HENRY IV
1399.
The English had so long been familiarized to the hereditary succession of their monarchs, the instances of departure from it had always borne such strong symptoms of injustice and violence, and so little of a national choice or election, and the returns to the true line had ever been deemed such fortunate incidents in their history, that Henry was afraid, lest, in resting his title on the consent of the people, he should build on a foundation to which the people themselves were not accustomed, and whose solidity they would with difficulty be brought to recognize. The idea too of choice seemed always to imply that of conditions, and a right of recalling the consent upon any supposed violation of them; an idea which was not naturally agreeable to a sovereign, and might in England be dangerous to the subjects, who, lying so much under the influence of turbulent nobles, had ever paid but an imperfect obedience even to their hereditary princes. For these reasons Henry was determined never to have recourse to this claim; the only one on which his authority could consistently stand: he rather chose to patch up his title, in the best manner he could, from other pretensions: and in the end, he left himself, in the eyes of men of sense, no ground of right but his present possession; a very precarious foundation, which, by its very nature, was liable to be overthrown by every faction of the great, or prejudice of the people. He had indeed a present advantage over his competitor: the heir of the house of Mortimer, who had been declared in parliament heir to the crown, was a boy of seven years of age:[*] his friends consulted his safety by keeping silence with regard to his title: Henry detained him and his younger brother in an honorable custody at Windsor Castle.

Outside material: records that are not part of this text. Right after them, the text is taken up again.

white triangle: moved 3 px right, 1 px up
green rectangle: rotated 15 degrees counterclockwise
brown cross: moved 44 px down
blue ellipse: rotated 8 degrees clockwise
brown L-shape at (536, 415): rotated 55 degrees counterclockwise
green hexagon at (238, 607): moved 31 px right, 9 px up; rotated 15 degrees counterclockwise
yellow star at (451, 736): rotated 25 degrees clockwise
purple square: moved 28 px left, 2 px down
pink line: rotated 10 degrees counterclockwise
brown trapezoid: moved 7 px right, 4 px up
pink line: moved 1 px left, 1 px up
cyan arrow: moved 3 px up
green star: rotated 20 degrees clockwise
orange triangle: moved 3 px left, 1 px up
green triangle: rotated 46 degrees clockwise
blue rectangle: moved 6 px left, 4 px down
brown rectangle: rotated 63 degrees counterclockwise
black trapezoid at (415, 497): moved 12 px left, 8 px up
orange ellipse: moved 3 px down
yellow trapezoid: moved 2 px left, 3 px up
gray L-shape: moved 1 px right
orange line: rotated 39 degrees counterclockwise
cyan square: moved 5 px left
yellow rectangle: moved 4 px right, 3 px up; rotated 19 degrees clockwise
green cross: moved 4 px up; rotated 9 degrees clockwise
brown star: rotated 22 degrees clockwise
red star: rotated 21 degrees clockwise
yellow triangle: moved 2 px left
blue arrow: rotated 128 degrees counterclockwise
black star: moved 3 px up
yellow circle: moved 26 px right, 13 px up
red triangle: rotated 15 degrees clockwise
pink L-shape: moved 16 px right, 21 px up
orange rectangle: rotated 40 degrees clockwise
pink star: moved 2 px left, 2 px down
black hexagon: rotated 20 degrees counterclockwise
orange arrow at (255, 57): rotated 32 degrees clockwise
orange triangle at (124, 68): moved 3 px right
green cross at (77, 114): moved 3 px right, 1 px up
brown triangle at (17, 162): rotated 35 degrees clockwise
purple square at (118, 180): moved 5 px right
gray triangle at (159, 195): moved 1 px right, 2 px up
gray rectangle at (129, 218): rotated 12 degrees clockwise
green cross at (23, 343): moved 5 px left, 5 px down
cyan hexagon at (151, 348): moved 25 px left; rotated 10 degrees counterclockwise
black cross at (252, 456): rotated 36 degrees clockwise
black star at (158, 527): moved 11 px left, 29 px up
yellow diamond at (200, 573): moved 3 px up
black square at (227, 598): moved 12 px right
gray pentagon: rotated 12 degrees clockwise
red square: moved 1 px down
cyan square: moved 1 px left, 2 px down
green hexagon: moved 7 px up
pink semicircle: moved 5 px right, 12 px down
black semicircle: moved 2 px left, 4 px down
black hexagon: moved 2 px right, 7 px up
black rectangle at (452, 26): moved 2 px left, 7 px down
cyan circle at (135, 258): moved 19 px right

* Dugdale, vol. i. p. 151.
But he had reason to dread that, in proportion as that nobleman grew to man’s estate, he would draw to him the attachment of the people, and make them reflect on the fraud, violence, and injustice by which he had been excluded from the throne. Many favorable topics would occur in his behalf: he was a native of England; possessed an extensive interest from the greatness and alliances of his family; however criminal the deposed monarch, this youth was entirely innocent; he was of the same religion, and educated in the same manners with the people, and could not be governed by any separate interest: these views would all concur to favor his claim; and though the abilities of the present prince might ward off any dangerous revolution, it was justly to be apprehended, that his authority could with difficulty be brought to equal that of his predecessors.
Henry, in his very first parliament, had reason to see the danger attending that station which he had assumed, and the obstacles which he would meet with in governing an unruly aristocracy, always divided by faction, and at present inflamed with the resentments consequent on such recent convulsions. The peers, on their assembling, broke out into violent animosities against each other; forty gauntlets, the pledges of furious battle, were thrown on the floor of the house by noblemen who gave mutual challenges; and “liar” and “traitor” resounded from all quarters. The king had so much authority with these doughty champions, as to prevent all the combats which they threatened; but he was not able to bring them to a proper composure, or to an amicable disposition towards each other.
1400.
It was not long before these passions broke into action. The earls of Rutland, Kent, and Huntingdon, and Lord Spenser, who were now degraded from the respective titles of Albemarle, Surrey, Exeter, and Glocester, conferred on them by Richard, entered into a conspiracy, together with the earl of Salisbury and Lord Lumley, for raising an insurrection, and for seizing the king’s person at Windsor;[*] but the treachery of Rutland gave him warning of the danger. He suddenly withdrew to London; and the conspirators, who came to Windsor with a body of five hundred horse, found that they had missed this blow, on which all the success of their enterprise depended.